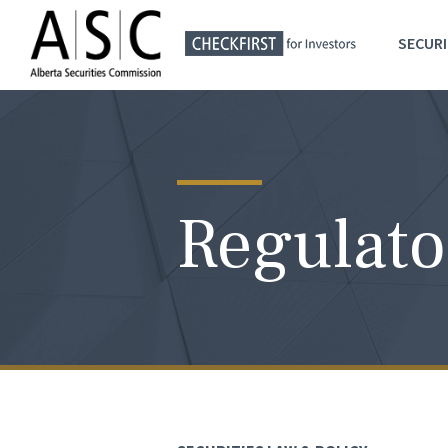
SECURI
Regulato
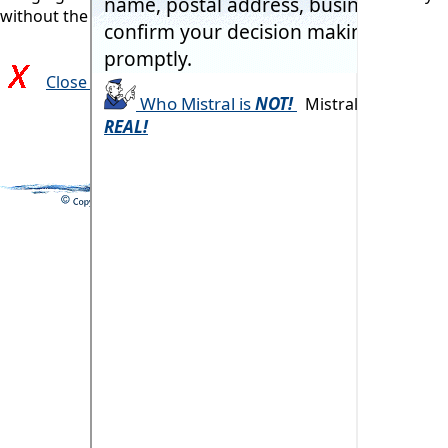
without the commonly associated problems.
Close and return to previous page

━━━━━━━━━━━━━━━━━━━━━━━━━━━━━━

### Your assignment
Repeat the data above in full and exactly. Omit every image.

### Answer section
SECURI
Regulato
without the commonly associated problems.
Close and return to previous page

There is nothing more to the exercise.